(What is expected) Go through the listing below and return each line that includes "oder".

(Provided entries)

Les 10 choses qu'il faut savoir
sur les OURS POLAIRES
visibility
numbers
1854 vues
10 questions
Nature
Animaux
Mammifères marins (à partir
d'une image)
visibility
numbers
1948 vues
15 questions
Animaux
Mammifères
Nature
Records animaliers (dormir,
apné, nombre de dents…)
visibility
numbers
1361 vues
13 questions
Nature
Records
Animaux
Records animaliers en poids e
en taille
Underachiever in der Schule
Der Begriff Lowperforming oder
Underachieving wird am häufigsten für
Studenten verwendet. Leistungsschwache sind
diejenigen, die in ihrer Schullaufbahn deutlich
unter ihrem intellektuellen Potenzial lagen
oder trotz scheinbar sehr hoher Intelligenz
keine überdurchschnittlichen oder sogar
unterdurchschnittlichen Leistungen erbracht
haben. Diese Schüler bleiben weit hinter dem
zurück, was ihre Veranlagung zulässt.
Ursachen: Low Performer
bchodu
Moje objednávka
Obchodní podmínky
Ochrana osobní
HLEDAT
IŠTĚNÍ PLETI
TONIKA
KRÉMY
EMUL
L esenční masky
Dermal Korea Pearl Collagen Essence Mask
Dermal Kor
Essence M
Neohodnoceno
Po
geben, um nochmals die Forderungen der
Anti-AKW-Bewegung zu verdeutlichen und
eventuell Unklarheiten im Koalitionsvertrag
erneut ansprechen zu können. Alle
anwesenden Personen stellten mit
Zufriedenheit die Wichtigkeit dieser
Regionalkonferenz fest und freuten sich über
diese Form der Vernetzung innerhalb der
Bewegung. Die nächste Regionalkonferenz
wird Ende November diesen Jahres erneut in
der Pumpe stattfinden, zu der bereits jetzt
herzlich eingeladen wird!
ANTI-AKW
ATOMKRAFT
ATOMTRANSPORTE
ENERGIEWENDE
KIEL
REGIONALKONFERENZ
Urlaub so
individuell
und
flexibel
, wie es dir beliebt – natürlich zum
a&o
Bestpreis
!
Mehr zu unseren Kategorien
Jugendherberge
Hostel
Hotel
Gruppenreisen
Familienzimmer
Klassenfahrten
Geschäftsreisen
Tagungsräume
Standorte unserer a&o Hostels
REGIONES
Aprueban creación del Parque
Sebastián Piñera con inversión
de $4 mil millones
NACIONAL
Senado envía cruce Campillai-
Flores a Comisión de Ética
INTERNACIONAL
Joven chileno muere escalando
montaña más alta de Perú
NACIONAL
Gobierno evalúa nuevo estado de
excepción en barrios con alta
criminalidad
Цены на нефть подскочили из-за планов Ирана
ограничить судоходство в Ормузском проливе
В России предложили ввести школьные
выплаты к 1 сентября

(Response box)
Der Begriff Lowperforming oder
oder trotz scheinbar sehr hoher Intelligenz
keine überdurchschnittlichen oder sogar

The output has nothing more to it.